Your instructions: Each line from the opening of the listing below through the line that contains "In order to click on 25" is to be output exactly as written.

Input records:
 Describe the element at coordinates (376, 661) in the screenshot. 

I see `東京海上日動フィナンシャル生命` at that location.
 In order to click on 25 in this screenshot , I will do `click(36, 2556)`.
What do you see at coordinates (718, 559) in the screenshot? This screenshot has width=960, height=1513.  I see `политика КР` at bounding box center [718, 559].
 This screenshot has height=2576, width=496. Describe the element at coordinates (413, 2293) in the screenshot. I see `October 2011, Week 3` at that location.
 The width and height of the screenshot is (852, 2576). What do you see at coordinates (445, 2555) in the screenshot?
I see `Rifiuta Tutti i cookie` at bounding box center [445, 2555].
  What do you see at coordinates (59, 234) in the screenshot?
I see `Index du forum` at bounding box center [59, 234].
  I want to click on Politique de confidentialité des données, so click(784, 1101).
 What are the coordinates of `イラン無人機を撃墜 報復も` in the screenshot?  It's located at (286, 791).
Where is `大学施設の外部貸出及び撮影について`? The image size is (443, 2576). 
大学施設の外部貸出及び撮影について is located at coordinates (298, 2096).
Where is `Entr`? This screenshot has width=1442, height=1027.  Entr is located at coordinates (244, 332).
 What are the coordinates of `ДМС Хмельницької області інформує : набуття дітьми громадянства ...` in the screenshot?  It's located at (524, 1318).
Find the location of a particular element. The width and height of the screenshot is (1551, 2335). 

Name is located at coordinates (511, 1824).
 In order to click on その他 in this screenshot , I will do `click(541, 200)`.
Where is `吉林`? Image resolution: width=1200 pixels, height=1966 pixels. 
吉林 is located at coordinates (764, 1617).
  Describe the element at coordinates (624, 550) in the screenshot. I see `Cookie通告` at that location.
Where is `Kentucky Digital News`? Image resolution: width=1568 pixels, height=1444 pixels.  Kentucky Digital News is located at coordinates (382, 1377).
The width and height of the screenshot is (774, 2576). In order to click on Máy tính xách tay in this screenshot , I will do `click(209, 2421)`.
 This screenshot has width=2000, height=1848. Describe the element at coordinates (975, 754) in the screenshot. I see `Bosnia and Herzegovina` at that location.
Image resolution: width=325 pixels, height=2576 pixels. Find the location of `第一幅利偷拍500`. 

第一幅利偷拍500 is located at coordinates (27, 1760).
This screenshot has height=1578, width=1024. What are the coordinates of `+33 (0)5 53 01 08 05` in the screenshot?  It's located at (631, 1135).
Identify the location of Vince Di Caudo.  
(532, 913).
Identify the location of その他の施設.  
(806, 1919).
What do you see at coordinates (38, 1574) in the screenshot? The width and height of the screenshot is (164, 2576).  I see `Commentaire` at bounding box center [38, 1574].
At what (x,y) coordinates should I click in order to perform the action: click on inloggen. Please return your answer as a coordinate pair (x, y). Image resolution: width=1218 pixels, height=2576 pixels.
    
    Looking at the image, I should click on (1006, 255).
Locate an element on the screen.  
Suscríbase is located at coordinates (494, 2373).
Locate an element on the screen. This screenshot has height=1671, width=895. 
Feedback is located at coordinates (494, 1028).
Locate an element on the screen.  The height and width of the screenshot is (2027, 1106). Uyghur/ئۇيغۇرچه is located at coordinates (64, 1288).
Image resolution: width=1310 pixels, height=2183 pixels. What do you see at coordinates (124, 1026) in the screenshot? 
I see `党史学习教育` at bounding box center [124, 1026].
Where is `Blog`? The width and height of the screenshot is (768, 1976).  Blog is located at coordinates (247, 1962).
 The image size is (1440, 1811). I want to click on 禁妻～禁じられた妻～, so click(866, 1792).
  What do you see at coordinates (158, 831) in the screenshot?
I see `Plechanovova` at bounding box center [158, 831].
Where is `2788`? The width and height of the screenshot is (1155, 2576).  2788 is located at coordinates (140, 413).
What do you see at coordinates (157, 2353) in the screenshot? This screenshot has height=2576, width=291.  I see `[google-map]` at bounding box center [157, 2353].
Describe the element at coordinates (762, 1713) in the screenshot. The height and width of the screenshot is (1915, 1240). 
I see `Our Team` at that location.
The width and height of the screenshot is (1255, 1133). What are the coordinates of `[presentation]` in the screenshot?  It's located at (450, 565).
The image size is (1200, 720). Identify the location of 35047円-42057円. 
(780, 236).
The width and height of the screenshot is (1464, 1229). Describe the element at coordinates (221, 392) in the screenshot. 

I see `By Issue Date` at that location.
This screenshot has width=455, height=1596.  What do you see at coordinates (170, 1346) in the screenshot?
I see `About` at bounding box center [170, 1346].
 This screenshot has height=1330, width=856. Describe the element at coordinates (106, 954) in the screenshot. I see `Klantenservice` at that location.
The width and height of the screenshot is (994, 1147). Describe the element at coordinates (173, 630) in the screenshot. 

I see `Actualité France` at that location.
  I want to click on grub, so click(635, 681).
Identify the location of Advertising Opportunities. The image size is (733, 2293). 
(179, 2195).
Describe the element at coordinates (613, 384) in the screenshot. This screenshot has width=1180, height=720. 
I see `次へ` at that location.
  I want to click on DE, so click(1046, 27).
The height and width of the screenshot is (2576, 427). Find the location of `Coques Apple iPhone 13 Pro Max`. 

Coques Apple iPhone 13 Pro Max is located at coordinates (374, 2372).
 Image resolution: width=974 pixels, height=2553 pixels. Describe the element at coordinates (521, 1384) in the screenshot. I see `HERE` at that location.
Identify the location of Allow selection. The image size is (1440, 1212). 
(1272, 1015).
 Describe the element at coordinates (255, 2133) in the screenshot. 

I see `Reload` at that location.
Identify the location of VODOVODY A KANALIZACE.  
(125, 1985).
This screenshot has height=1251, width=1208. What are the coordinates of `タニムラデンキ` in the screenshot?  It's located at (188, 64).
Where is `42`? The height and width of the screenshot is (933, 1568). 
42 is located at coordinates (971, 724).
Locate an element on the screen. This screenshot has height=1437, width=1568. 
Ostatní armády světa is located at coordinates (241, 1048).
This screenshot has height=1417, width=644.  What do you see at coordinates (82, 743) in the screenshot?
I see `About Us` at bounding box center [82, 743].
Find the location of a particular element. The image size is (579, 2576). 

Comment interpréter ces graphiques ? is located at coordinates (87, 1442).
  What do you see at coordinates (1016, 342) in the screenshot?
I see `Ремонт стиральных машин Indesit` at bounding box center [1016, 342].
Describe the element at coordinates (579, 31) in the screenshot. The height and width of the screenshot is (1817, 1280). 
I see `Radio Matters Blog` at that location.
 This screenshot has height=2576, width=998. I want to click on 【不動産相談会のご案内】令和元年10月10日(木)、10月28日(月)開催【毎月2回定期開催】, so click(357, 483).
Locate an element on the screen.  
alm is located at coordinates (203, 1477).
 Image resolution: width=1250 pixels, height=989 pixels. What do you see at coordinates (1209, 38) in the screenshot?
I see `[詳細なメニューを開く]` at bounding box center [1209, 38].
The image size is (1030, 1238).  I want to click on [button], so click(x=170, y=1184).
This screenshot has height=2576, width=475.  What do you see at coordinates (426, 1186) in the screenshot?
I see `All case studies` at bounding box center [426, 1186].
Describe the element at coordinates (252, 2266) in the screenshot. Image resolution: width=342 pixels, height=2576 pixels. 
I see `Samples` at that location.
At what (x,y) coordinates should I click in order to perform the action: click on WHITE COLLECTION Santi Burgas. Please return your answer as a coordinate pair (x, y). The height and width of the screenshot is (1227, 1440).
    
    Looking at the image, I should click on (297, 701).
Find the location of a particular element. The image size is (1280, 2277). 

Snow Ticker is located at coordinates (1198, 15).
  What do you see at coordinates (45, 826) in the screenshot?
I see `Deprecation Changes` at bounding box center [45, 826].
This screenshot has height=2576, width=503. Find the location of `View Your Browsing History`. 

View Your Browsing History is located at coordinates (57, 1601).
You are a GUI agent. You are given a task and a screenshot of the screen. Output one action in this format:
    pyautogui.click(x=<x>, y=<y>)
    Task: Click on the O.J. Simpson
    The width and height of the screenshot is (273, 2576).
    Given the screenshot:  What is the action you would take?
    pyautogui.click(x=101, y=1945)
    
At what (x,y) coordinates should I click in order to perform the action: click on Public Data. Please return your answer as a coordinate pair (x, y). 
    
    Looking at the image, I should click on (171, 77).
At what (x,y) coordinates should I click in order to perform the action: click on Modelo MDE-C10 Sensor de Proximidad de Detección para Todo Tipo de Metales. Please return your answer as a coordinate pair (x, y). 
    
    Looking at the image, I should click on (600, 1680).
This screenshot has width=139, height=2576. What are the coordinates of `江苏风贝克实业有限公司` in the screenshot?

Answer to this task:
 Describe the element at coordinates (376, 661) in the screenshot. 

I see `東京海上日動フィナンシャル生命` at that location.
 In order to click on 25 in this screenshot , I will do `click(36, 2556)`.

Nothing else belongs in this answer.